Global Health Tuesday: Exploring What Makes Healthy Streams

A woman holds a fish in her hand and adds a marker.

Emma Lundberg marks a brook trout in Marinette County, Wisconsin, with visible implant elastomer tags to assess trout population dynamics using mark-recapture methods and to monitor movement. (Photo by Matthew Mitro, Wisconsin Department of Natural Resources.)

Healthy streams are essential to the identity, economy and landscape of Wisconsin’s southwestern Driftless region and northeastern Marinette County. In her Global Health Tuesday seminar on January 28, Emma Lundberg, a doctoral student in the Nelson Institute for Environmental Studies, discusses her work on trout seasonal migration and freshwater management programs, and how these two aspects of her research influence stream health and river restoration practices.

The seminar, hosted by the University of Wisconsin-Madison Global Health Institute (GHI), begins at 4:30 p.m., Tuesday, January 28, in Room 1010 at the Medical Sciences Center. It is free and open to the public.

The monthly seminar series hosts researchers and practitioners from the University of Wisconsin-Madison and across the world. Speakers showcase the complexity of global health challenges and the many kinds of expertise needed to address them. By sharing their experiences with the campus and Madison communities, these guests provide insights into global health, encourage conversation, and help connect colleagues locally and globally.

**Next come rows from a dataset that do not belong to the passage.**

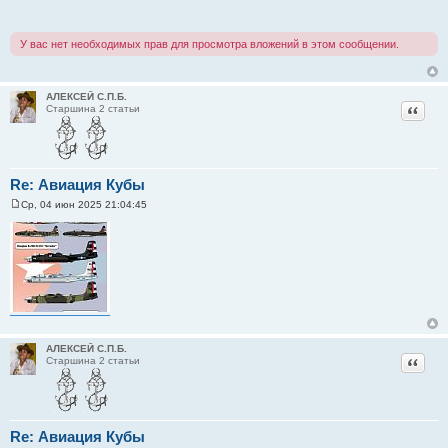
б
щ
е
У вас нет необходимых прав для просмотра вложений в этом сообщении.
н
и
е
АЛЕКСЕЙ С.П.Б.
Цитат
Старшина 2 статьи
Re: Авиация Кубы
Ср, 04 июн 2025 21:04:45
С
о
о
б
щ
е
н
и
е
АЛЕКСЕЙ С.П.Б.
Цитат
Старшина 2 статьи
Re: Авиация Кубы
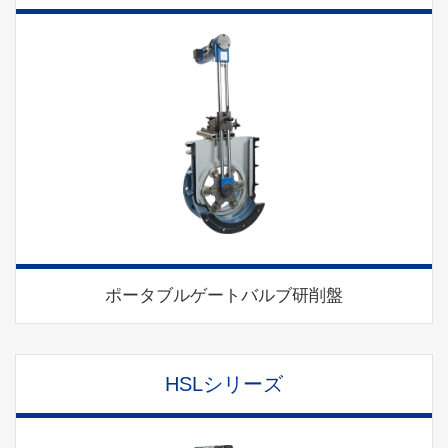
ポータブルゲートバルブ研削盤
HSLシリーズ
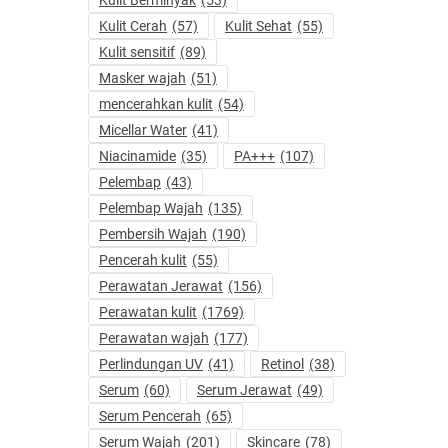
Kulit Cerah
(57)
Kulit Sehat
(55)
Kulit sensitif
(89)
Masker wajah
(51)
mencerahkan kulit
(54)
Micellar Water
(41)
Niacinamide
(35)
PA+++
(107)
Pelembap
(43)
Pelembap Wajah
(135)
Pembersih Wajah
(190)
Pencerah kulit
(55)
Perawatan Jerawat
(156)
Perawatan kulit
(1769)
Perawatan wajah
(177)
Perlindungan UV
(41)
Retinol
(38)
Serum
(60)
Serum Jerawat
(49)
Serum Pencerah
(65)
Serum Wajah
(201)
Skincare
(78)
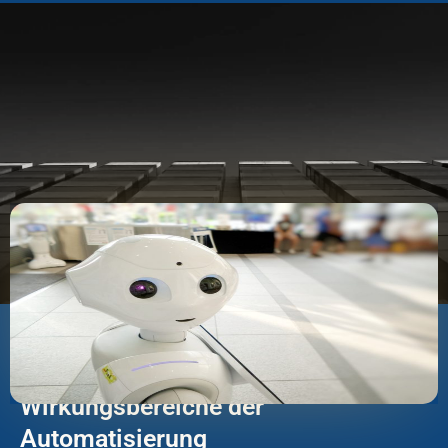
Termin buchen
🕒 5 Minuten
Das neue Normal: Die fünf
Wirkungsbereiche der
Automatisierung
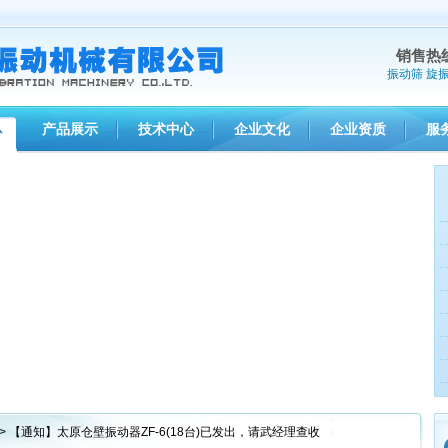
销售热
振动筛
旋
产品展示
技术中心
企业文化
企业资质
服
心
> 【通知】太原仓壁振动器ZF-6(18台)已发出，请武经理查收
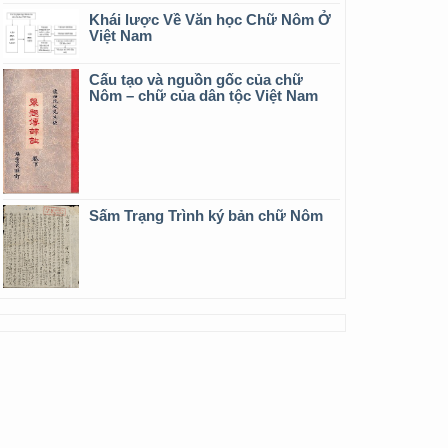
Khái lược Về Văn học Chữ Nôm Ở
Việt Nam
Cấu tạo và nguồn gốc của chữ
Nôm – chữ của dân tộc Việt Nam
Sấm Trạng Trình ký bản chữ Nôm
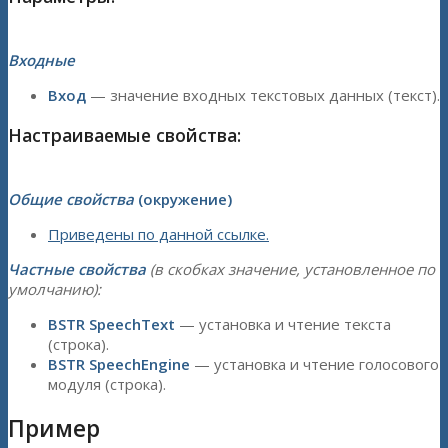
Входные
Вход
— значение входных текстовых данных (текст).
Настраиваемые свойства:
Общие свойства
(окружение)
Приведены по данной ссылке.
Частные свойства
(в скобках значение, установленное по
умолчанию):
BSTR SpeechText
— установка и чтение текста
(строка).
BSTR SpeechEngine
— установка и чтение голосового
модуля (строка).
Пример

Lundberg uses a combination of physical stream assessments, social science interviews and community workshops to understand what makes a healthy stream and how human-constructed arguments influence restoration projects. Her latest project, supported by GHI, included a series of interviews about what a healthy Wisconsin stream is and general questions about local practices used to improve stream health and restore systems. GHI also supported ecological fieldwork to scientifically assess the health of streams in both Marinette County and the Driftless region of Wisconsin.

A Ph.D. student in Environment and Resources through the Nelson Institute, Lundberg says she is accountable to the field of inland fisheries, and more broadly, conflicts over the management of natural resources. She blends her training and expertise from both fisheries and social sciences to understand why certain species, management policies and practices, and human preferences become controversial. Using social knowledge and critical humanities, she investigates how management practices and social values/perspectives influence the health of aquatic ecosystems.

Lundberg calls herself an interdisciplinary scientist. “I use critical theory to put biological and social understandings of the world into conversation,” she says.

Lundberg connects theories and methods from science and technology studies with social science research methods, including semi-structured interviews, participant observation and the Q-method that models human subjectivity and conflict. Her scientific methods include monitoring fish movements, conducting habitat surveys, monitoring stream conditions and sampling insects. She reviews historic management documents to understand how historic social contexts have influenced current ecological conditions.